Depending on which statistics you choose to believe, Tokyo overtook Mexico City to become the most populous city in the world a few years ago. Around 22 million people call the greater metropolitan area of Tokyo home. Hong Kong has barely seven million citizens. And it shows.

Don’t let the massive skyscrapers, gridlocked streets and bustling sidewalks fool you. Hong Kong throbs restlessly because there is nowhere left to go. The city periodically reclaims land from the sea in order to build all those glass towers and shopping centers. And while it’s true seven million people is a lot of pork fried dumplings, the city has an earlier bed time than Tokyo. When my partner and I first arrived from Japan one evening in November, I said, “Where the hell did everyone go? What kind of 28 Days Later hellhole have we moved to!?”

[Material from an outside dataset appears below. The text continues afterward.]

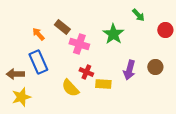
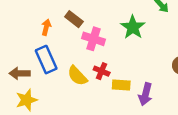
orange arrow: (38, 34) -> (46, 27), turned 56
purple arrow: (129, 70) -> (145, 94), moved
yellow semicircle: (70, 88) -> (77, 76), moved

Expat life in Hong Kong centers around Central, the aptly named business district. The neighborhoods popular with the gweilo crowd (or expats) radiate in three directions, the fourth direction being the harbor–no one lives there. You’ll find the majority of expats living in burgeoning Sheung Wan in the west to crowded Causeway Bay in the east, and up against The Peak in the very residential Mid-levels neighborhood on top. As a whole, it’s the white, gooey center in the middle of the Twinkie.

You see friends crossing the street while you’re in back of an idling cab, acquaintances staring at a window display while you whiz by on a bus. Walk into an expat heavy restaurant, coffee shop or bar and you’ll run into every Tom, Dick and Harriet you know. “Hey! What are you guys doing here!?”

A few months after we arrived, I even ran into the only person I have ever defriended on Facebook. She still lives in Tokyo, and was with her husband and toddler when I saw her–her lazy eye laying about listlessly as usual. They were riding up the escalator, while I was riding down. The husband spoke loudly and nervously as I stared at them blankly before looking away.

The problem with a smaller community is that you have to play nice. And while I play nice and am always fair, I’m a bitch when scorned. Thankfully, the fellow gweilo and locals I’ve met here are sweet and sincere. And I’d rather have sweet and sincere than bitter and two-faced any day. Who wouldn’t? Especially when they know you by name.